*** Block opens ***

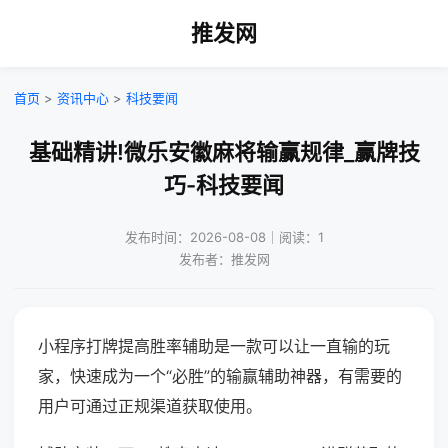
推发网
首页
>
资讯中心
>
科技要闻
基础精讲!微乐安徽麻将输赢规律_赢牌技
巧-科技要闻
发布时间：2026-08-08｜阅读：1
发布者：推发网
小程序打牌提高胜率辅助是一款可以让一直输的玩
家，快速成为一个“必胜”的输赢辅助神器，有需要的
用户可通过正规渠道获取使用。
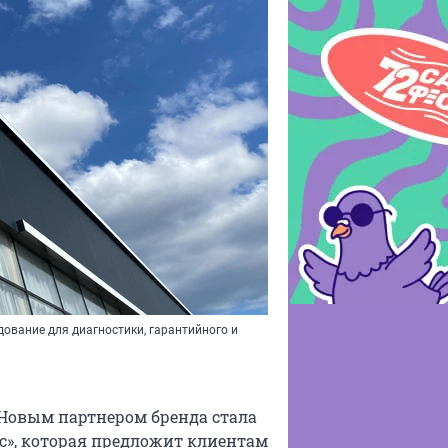
ование для диагностики, гарантийного и
 Новым партнером бренда стала
с», которая предложит клиентам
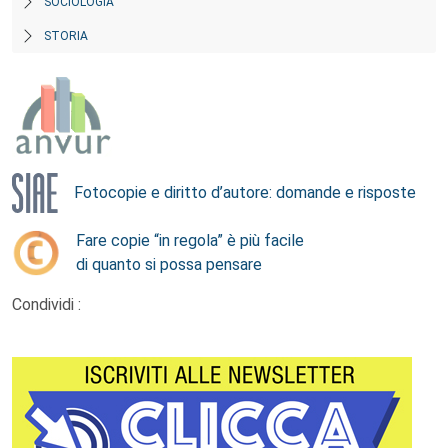
SOCIOLOGIA
STORIA
Fotocopie e diritto d’autore: domande e risposte
Fare copie “in regola” è più facile
di quanto si possa pensare
Condividi :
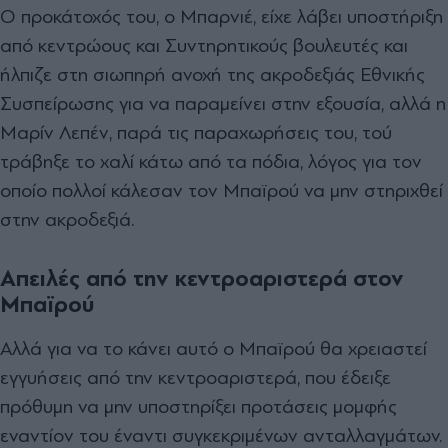
Ο προκάτοχός του, ο Μπαρνιέ, είχε λάβει υποστήριξη
από κεντρώους και Συντηρητικούς βουλευτές και
ήλπιζε στη σιωπηρή ανοχή της ακροδεξιάς Εθνικής
Συσπείρωσης για να παραμείνει στην εξουσία, αλλά η
Μαρίν Λεπέν, παρά τις παραχωρήσεις του, τού
τράβηξε το χαλί κάτω από τα πόδια, λόγος για τον
οποίο πολλοί κάλεσαν τον Μπαϊρού να μην στηριχθεί
στην ακροδεξιά.
Απειλές από την κεντροαριστερά στον
Μπαϊρού
Αλλά για να το κάνει αυτό ο Μπαϊρού θα χρειαστεί
εγγυήσεις από την κεντροαριστερά, που έδειξε
πρόθυμη να μην υποστηρίξει προτάσεις μομφής
εναντίον του έναντι συγκεκριμένων ανταλλαγμάτων.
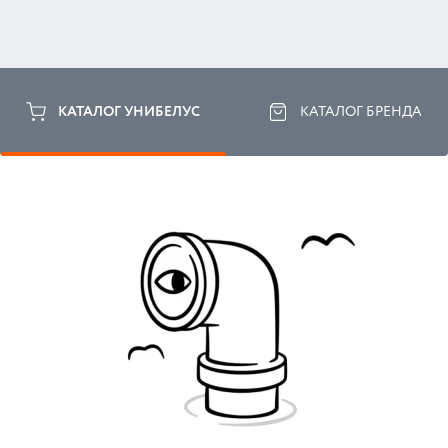
КАТАЛОГ УНИБЕЛУС
КАТАЛОГ БРЕНДА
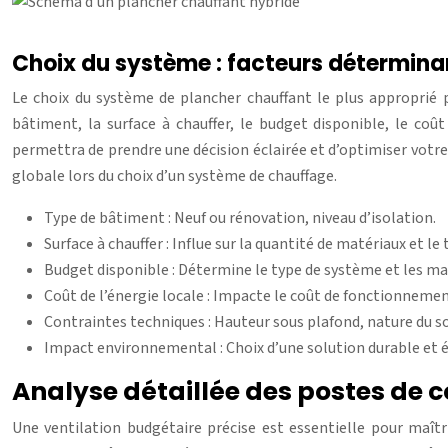
Choix du système : facteurs détermina
Le choix du système de plancher chauffant le plus approprié 
bâtiment, la surface à chauffer, le budget disponible, le co
permettra de prendre une décision éclairée et d’optimiser vot
globale lors du choix d’un système de chauffage.
Type de bâtiment : Neuf ou rénovation, niveau d’isolation.
Surface à chauffer : Influe sur la quantité de matériaux et le
Budget disponible : Détermine le type de système et les mat
Coût de l’énergie locale : Impacte le coût de fonctionneme
Contraintes techniques : Hauteur sous plafond, nature du so
Impact environnemental : Choix d’une solution durable et 
Analyse détaillée des postes de c
Une ventilation budgétaire précise est essentielle pour maîtr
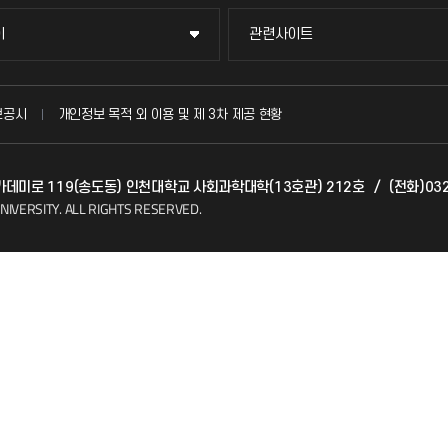
이
관련사이트
이
관련사이트
국방헬프콜
보공시
개인정보 목적 외 이용 및 제 3차 제공 현황
발전기금
 아카데미로 119(송도동) 인천대학교 사회과학대학(13호관) 212호
/
(전화)032
(FAQ)
산학협력단
NIVERSITY.
ALL RIGHTS RESERVED.
소비자생활협동조합
지킴이
총동문회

*** Block closes ***

- **TASK TO CARRY OUT**: An exact copy of every entry above is needed, with the pictures left out.

- **SOLUTION TO THE EXERCISE**:
推发网
首页
>
资讯中心
>
科技要闻
基础精讲!微乐安徽麻将输赢规律_赢牌技
巧-科技要闻
发布时间：2026-08-08｜阅读：1
发布者：推发网
小程序打牌提高胜率辅助是一款可以让一直输的玩
家，快速成为一个“必胜”的输赢辅助神器，有需要的
用户可通过正规渠道获取使用。
ование для диагностики, гарантийного и
 Новым партнером бренда стала
с», которая предложит клиентам
SOCIOLOGIA
STORIA
Fotocopie e diritto d’autore: domande e risposte
Fare copie “in regola” è più facile
di quanto si possa pensare
Condividi :
Ο προκάτοχός του, ο Μπαρνιέ, είχε λάβει υποστήριξη
από κεντρώους και Συντηρητικούς βουλευτές και
ήλπιζε στη σιωπηρή ανοχή της ακροδεξιάς Εθνικής
Συσπείρωσης για να παραμείνει στην εξουσία, αλλά η
Μαρίν Λεπέν, παρά τις παραχωρήσεις του, τού
τράβηξε το χαλί κάτω από τα πόδια, λόγος για τον
οποίο πολλοί κάλεσαν τον Μπαϊρού να μην στηριχθεί
στην ακροδεξιά.
Απειλές από την κεντροαριστερά στον
Μπαϊρού
Αλλά για να το κάνει αυτό ο Μπαϊρού θα χρειαστεί
εγγυήσεις από την κεντροαριστερά, που έδειξε
πρόθυμη να μην υποστηρίξει προτάσεις μομφής
εναντίον του έναντι συγκεκριμένων ανταλλαγμάτων.
КАТАЛОГ УНИБЕЛУС
КАТАЛОГ БРЕНДА
Choix du système : facteurs détermina
Le choix du système de plancher chauffant le plus approprié 
bâtiment, la surface à chauffer, le budget disponible, le co
permettra de prendre une décision éclairée et d’optimiser vot
globale lors du choix d’un système de chauffage.
Type de bâtiment : Neuf ou rénovation, niveau d’isolation.
Surface à chauffer : Influe sur la quantité de matériaux et le
Budget disponible : Détermine le type de système et les mat
Coût de l’énergie locale : Impacte le coût de fonctionneme
Contraintes techniques : Hauteur sous plafond, nature du so
Impact environnemental : Choix d’une solution durable et 
Analyse détaillée des postes de c
Une ventilation budgétaire précise est essentielle pour maîtr
이
관련사이트
이
관련사이트
국방헬프콜
보공시
개인정보 목적 외 이용 및 제 3차 제공 현황
발전기금
 아카데미로 119(송도동) 인천대학교 사회과학대학(13호관) 212호
/
(전화)032
(FAQ)
산학협력단
NIVERSITY.
ALL RIGHTS RESERVED.
소비자생활협동조합
지킴이
총동문회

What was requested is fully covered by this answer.